At least 50 percent of businesses worldwide fail in their first five years of existence. Check government statistics if you don’t believe me
The gurus most obvious reason for death is the unfortunate ones just ran out of cash. This deliberation is not very useful and so I decided to seek out people directly and indirectly connected with failed businesses to see if I could uncover the details, establish any consistent reasons for failure and post them on the web in the hope that my insights would help others avoid a similar fate. I found eight common reasons for business death. Here are three of them:
No Vision, mission or strategy
“If you have not decided where you are headed then how are you going to get there?” You must have a clear picture of what you want to achieve and how things will be for your business if you achieve it. To achieve anything you need a strategy.

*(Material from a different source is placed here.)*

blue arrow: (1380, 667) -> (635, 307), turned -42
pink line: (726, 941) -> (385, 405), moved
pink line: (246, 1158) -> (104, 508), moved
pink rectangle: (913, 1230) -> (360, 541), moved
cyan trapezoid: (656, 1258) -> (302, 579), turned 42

Strategy can be likened to a route map it shows you how to get to your destination. It’s a systematic series of activities. To make a strategy work you have to create a business plan that not only contains the key actions and milestones but can used to measure business performance against. A key instrument for monitoring business perfomance is the sales forecast.
Lack of a system for marketing or sales
Marketing is about seeking out markets and trying out strategies to position your proposition in the minds of prospects and directing them into your sales channel. Sales is about engaging the prospect and getting them to buy your product or service. Marketing is a process of measuring and refinement of the methods you employ to attract prospects. selling is the process of creating leads, forecasting sales and closing business. In effectively managed organisations a decent marketing and sales system is usually underpinned by a well designed sales forecasting software system. The tools in these systems help you to track and measure the activity in the sales and marketing processes. Outcomes arederived from reports produced by the system which can then be used to compare what was planned with what actually happened. In summary what gets measured gets improved or discontinued. This is the critical formula for success.
Lack a system to monetise their current customer base
There is a common rule that 80 percent of your sales should come from twenty percent of your customers. Your job is to achieve or surpass this figure. Customers who have already made purchases from you are simpler and cheaper to persuade to buy from you than prospects that have not. A combination of good web based crm software and sales forecasting software should give you the insight of recent activity and enable you to find opportunities in your current customer base.